Background


Grant Holland pursued graduate work in mathematics at the University of Georgia, where he earned a masters degree in 1972. Since then, he has worked as a computer systems architect, software engineer and systems development methodologist for and with a number of computer manufacturers, including Sperry Univac, Cray Research, Unisys, Data General and Sun Microsystems.

 

Holland has designed and implemented several distributed operating infrastructure platforms. These platforms provided distributed communications and large-scale system homogeneity over an Internet infrastructure in order to support enterprise-class system architectures and applications. He has also worked with major customers of various enterprises to design and implement breakthrough computing designs. For example, he designed the prototype CPU sharing architecture for the initial Shuttle Mission Simulator for NASA at Johnson's Space Center in the early 1970s.    

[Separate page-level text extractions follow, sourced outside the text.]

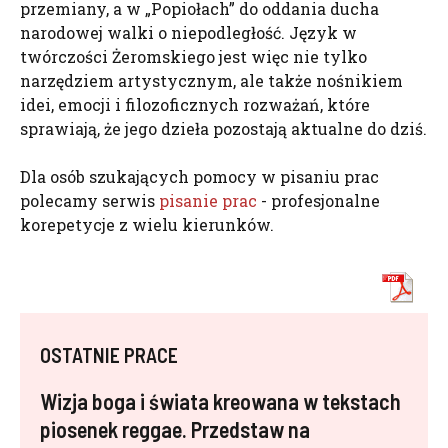
przemiany, a w „Popiołach” do oddania ducha
narodowej walki o niepodległość. Język w
twórczości Żeromskiego jest więc nie tylko
narzędziem artystycznym, ale także nośnikiem
idei, emocji i filozoficznych rozważań, które
sprawiają, że jego dzieła pozostają aktualne do dziś.
Dla osób szukających pomocy w pisaniu prac
polecamy serwis
pisanie prac
- profesjonalne
korepetycje z wielu kierunków.
OSTATNIE PRACE
Wizja boga i świata kreowana w tekstach
piosenek reggae. Przedstaw na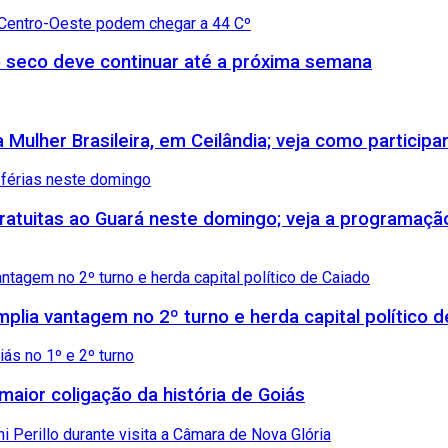
 seco deve continuar até a próxima semana
Mulher Brasileira, em Ceilândia; veja como participa
 gratuitas ao Guará neste domingo; veja a programaçã
amplia vantagem no 2º turno e herda capital político 
maior coligação da história de Goiás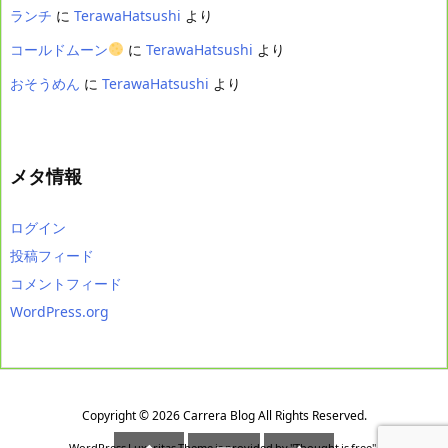
ランチ
に
TerawaHatsushi
より
コールドムーン
に
TerawaHatsushi
より
おそうめん
に
TerawaHatsushi
より
メタ情報
ログイン
投稿フィード
コメントフィード
WordPress.org
Copyright ©
2026
Carrera Blog
All Rights Reserved.
WordPress Luxeritas Theme is provided by "
Thought is free
".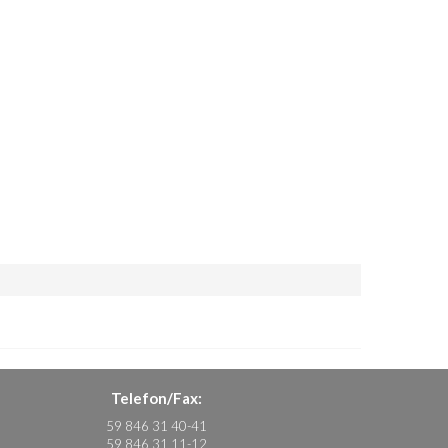
Telefon/Fax:
59 846 31 40-41
59 846 31 11-12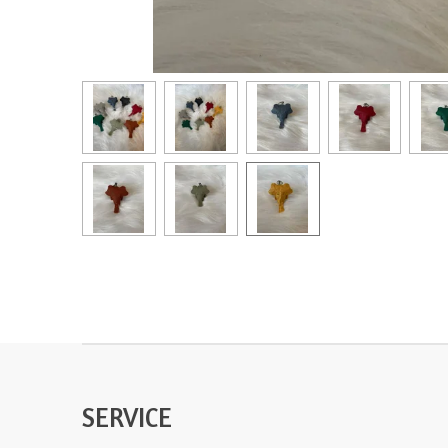
SERVICE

In the past decade, Holland worked on data center automation and cloud computing as principle engineer at Sun Microsystems. It became clear to him that large-scale enterprise and scientific computing operation centers were at risk of becoming too complex to be managed and evolved by human actors. This realization sent Holland on a search for system architectures that could achieve sustainability on their own. He saw the need for self-organizing, adaptive and self-sustaining system designs. This quest led him to dynamical systems theories, complex adaptive system theories and, in particular, nonlinear dynamics.


Holland then joined NuTech Solutions as vice president, product development and software engineering. There, he led the research to move mathematical modeling beyond the workstation and to integrate it directly with the information infrastructure of the scientific or business enterprise in a collaborative modeling environment.


This work led Holland to return to his quest to understand the inner workings of self-organizing, adaptive and self-sustaining system organization. But this time, he sought a mathematical foundation for these kinds of systems – and was led to the formulation of OCS as a stochastic dynamical complex adaptive systems theory.


In 2007, Holland met Bob Eisenstein, a nuclear and particle physicist, president emeritus of the Santa Fe Institute and senior alumnus of the National Science Foundation. Bob subsequently became interested in the work and encouraged Holland to pursue its development into a full-fledged dynamical systems theory. Since then, Bob has provided significant feedback, ideas, comments, suggestions and, especially, encouragement to Holland in the pursuit of this work.